§ MATERIAL FOR THE TASK:
* * * * * * *

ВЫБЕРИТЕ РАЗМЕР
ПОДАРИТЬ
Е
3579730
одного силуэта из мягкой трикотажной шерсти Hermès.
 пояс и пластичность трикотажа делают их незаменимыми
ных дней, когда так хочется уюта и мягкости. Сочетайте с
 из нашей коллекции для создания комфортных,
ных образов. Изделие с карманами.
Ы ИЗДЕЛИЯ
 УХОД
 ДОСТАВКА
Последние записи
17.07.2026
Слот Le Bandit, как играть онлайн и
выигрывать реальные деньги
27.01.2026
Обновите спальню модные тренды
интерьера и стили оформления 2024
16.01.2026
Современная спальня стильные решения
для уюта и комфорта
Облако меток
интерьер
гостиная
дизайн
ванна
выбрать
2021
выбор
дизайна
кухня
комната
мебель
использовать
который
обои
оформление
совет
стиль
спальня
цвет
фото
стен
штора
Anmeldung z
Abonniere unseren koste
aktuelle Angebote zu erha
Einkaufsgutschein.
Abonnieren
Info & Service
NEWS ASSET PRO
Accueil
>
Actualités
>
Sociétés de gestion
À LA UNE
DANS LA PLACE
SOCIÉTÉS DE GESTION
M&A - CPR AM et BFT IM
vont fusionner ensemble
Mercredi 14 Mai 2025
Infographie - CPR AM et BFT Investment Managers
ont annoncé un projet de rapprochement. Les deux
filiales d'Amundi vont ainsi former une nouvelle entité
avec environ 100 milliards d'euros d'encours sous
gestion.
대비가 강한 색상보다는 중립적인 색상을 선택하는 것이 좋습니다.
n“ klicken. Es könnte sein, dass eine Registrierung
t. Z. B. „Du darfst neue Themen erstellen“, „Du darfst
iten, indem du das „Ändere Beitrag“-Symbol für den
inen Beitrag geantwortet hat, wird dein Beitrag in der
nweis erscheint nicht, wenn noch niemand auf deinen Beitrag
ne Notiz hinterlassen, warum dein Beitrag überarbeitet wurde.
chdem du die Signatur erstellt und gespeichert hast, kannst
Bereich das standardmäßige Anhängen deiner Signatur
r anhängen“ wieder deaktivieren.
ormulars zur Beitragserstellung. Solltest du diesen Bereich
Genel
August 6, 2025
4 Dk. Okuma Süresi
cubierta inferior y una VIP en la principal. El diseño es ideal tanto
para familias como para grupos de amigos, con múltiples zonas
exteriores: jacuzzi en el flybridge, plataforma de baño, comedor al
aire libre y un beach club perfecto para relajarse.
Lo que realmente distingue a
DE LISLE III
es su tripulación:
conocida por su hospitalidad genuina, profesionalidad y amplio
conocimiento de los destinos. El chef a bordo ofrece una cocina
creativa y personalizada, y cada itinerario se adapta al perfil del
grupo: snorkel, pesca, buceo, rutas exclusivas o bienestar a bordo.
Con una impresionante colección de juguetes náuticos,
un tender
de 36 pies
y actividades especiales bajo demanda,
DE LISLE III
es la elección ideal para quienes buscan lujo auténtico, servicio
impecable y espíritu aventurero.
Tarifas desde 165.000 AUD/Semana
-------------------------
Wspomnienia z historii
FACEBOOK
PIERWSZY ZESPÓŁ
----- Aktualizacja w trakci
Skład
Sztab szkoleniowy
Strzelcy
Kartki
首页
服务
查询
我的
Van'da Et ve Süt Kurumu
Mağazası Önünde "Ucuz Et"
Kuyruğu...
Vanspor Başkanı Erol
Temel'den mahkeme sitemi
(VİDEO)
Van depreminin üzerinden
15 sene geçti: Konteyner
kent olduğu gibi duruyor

* * * * * * *

Each line, from the one that holds "grupo: snorkel, pesca, buceo, rutas" through the last line of the entries, must be repeated exactly. Leave out everything else.

§ EXERCISE ANSWER:
grupo: snorkel, pesca, buceo, rutas exclusivas o bienestar a bordo.
Con una impresionante colección de juguetes náuticos,
un tender
de 36 pies
y actividades especiales bajo demanda,
DE LISLE III
es la elección ideal para quienes buscan lujo auténtico, servicio
impecable y espíritu aventurero.
Tarifas desde 165.000 AUD/Semana
-------------------------
Wspomnienia z historii
FACEBOOK
PIERWSZY ZESPÓŁ
----- Aktualizacja w trakci
Skład
Sztab szkoleniowy
Strzelcy
Kartki
首页
服务
查询
我的
Van'da Et ve Süt Kurumu
Mağazası Önünde "Ucuz Et"
Kuyruğu...
Vanspor Başkanı Erol
Temel'den mahkeme sitemi
(VİDEO)
Van depreminin üzerinden
15 sene geçti: Konteyner
kent olduğu gibi duruyor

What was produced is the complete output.